Seized by Sensation, Learning by Heart: On Simone Weil’s “Essay on the Notion of Reading”
摘要
This chapter revisits philosopher Simone Weil’s notion of reading and, by extension, how it relates to her concept of attention to propose new protocols of textual engagement with the aim of intervening in current debates about literary criticism and its value. It suggests that Weil’s ideas have much to contribute to the reorientation of the methods and ends of the field, encouraging among other things a reassessment of the relationship between reader and text, the value of interpretation, the method of close reading, the connection between meaning and affect, and the idea of critique as principally a project of exposure.
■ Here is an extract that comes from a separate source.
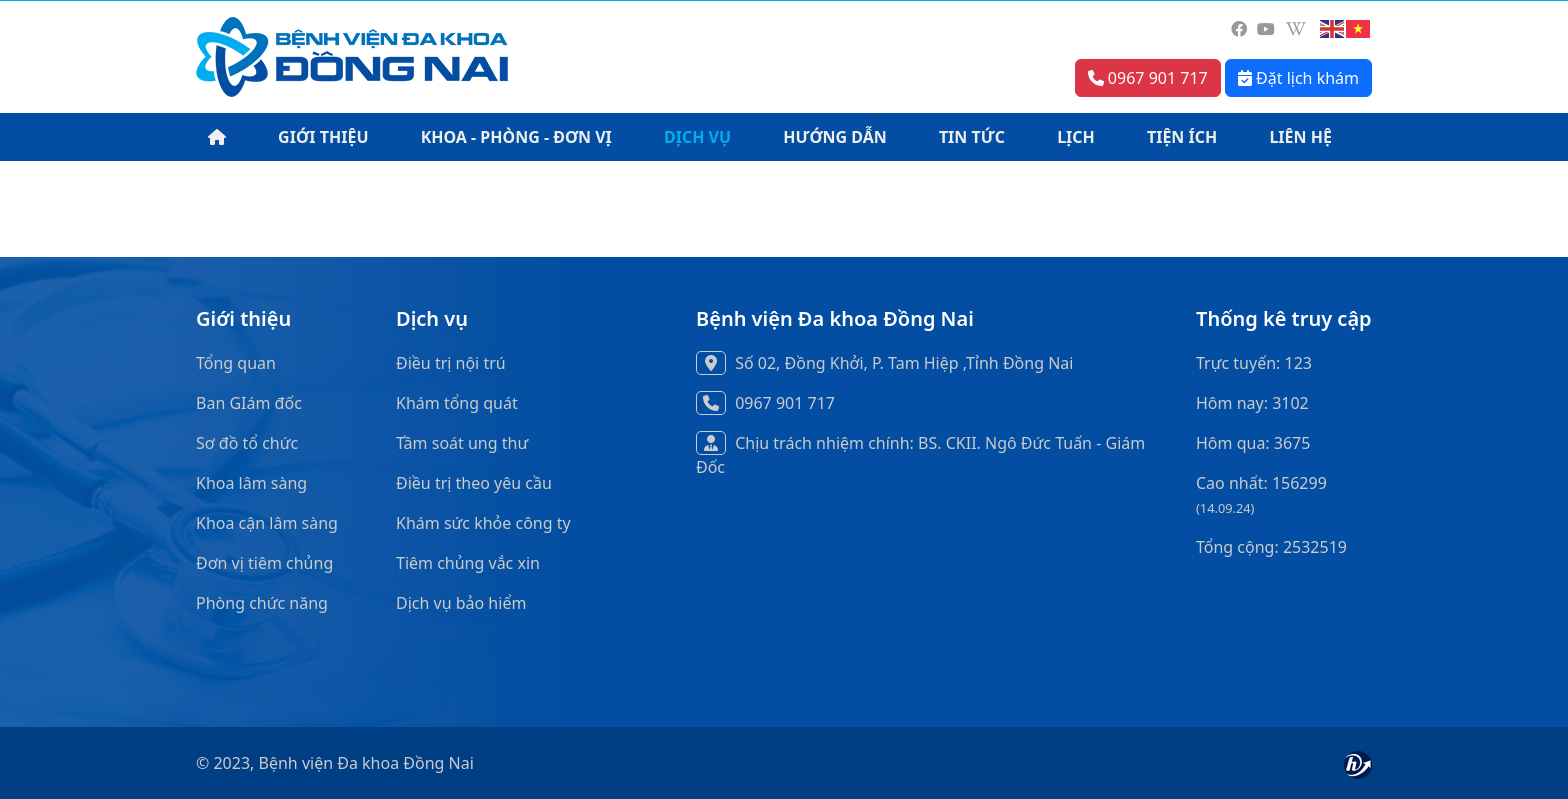  What do you see at coordinates (474, 483) in the screenshot?
I see `Điều trị theo yêu cầu` at bounding box center [474, 483].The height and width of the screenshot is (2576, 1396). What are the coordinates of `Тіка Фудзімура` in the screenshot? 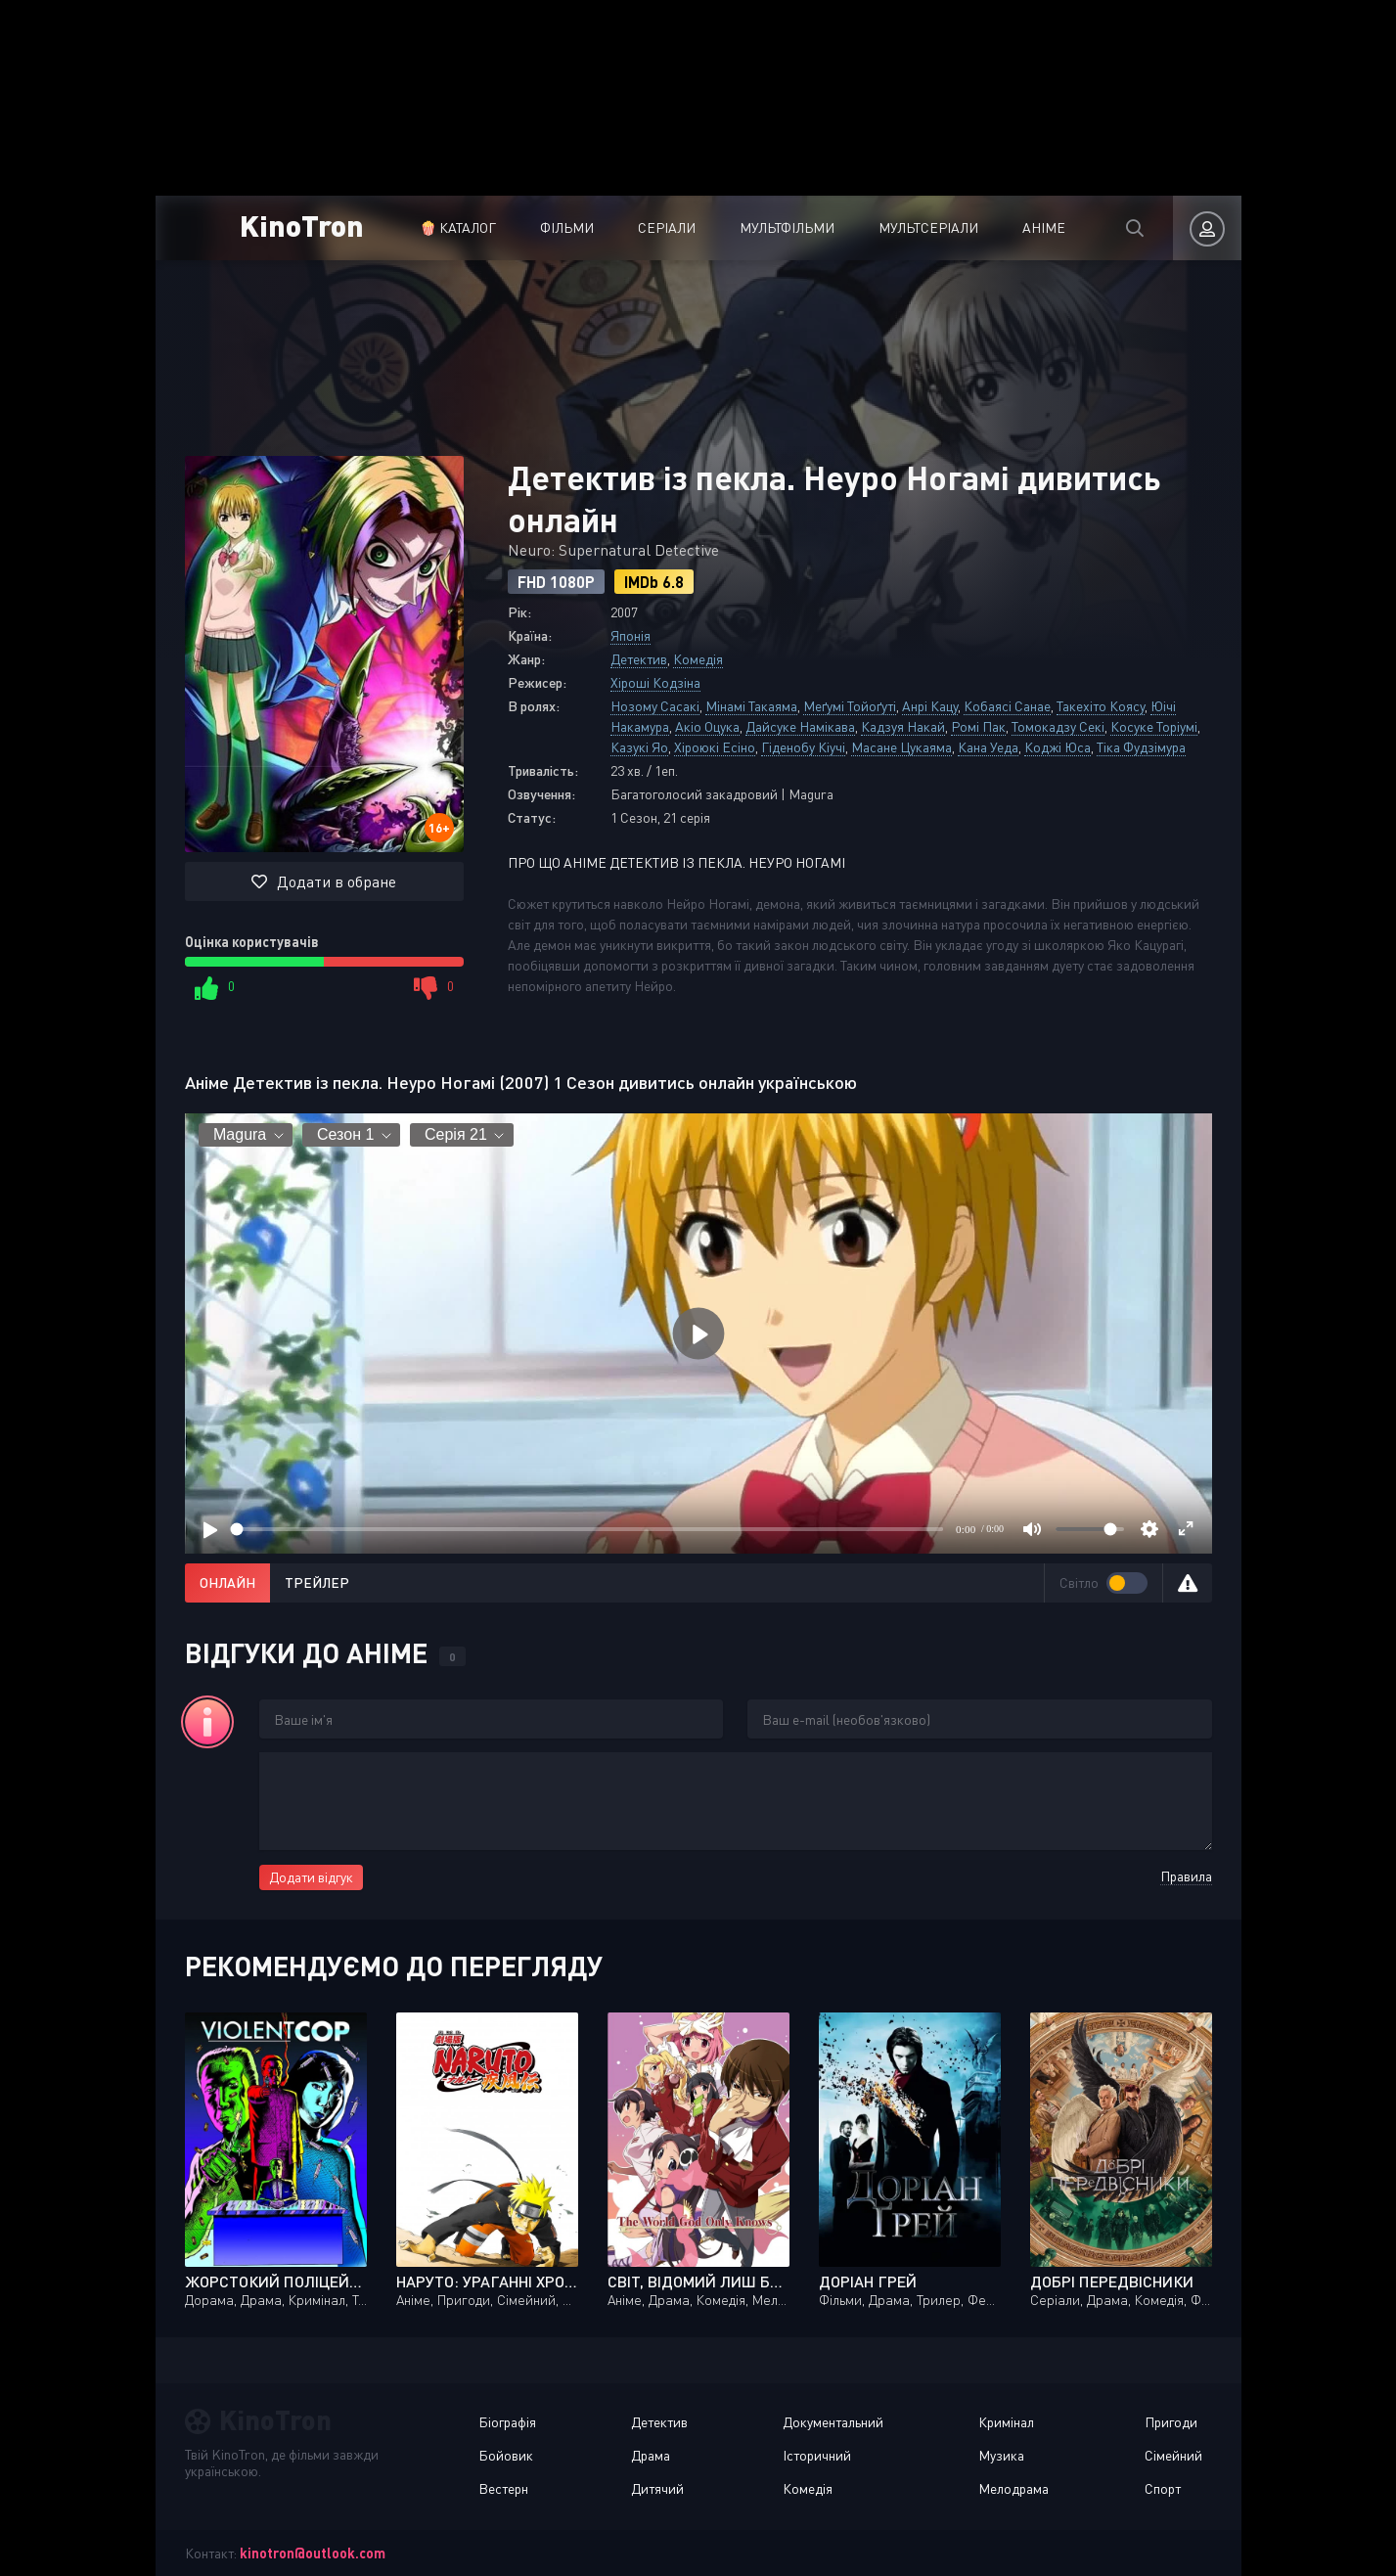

This is because Weil’s thought, which invites faith, openness, and bondage, stands in stark contrast with much of the assumptions that are privileged in the historicist/contextualist approaches—that is to say, an emphasis on suspicion, anticipation, and mastery. In addition, since there is in Weil a relentless synchronization of thought and practice, her peculiar practice of reading could also be reasonably conceived as a genuine expression of her philosophy. But while at the farthest end the objective of this essay is to reimagine the future practice of criticism as also potentially a Weilian ethical enterprise, the more immediate agenda of this essay is a fairly modest one: to offer a brief reflection on Weil’s notion of reading to render slightly more concrete her concept of attention by suggesting that reading for Weil may lead one to an experiential understanding of “watching, waiting, attention.” I suggest that Weil identifies two modes of reading: the first, reading that involves being seized by sensation, and the second, reading that cultivates attention (attention developed within the idiom of her philosophy). I examine her ‘Essay on the Notion of Reading’ and her ‘Spiritual Autobiography’ to elaborate on those two modes of reading.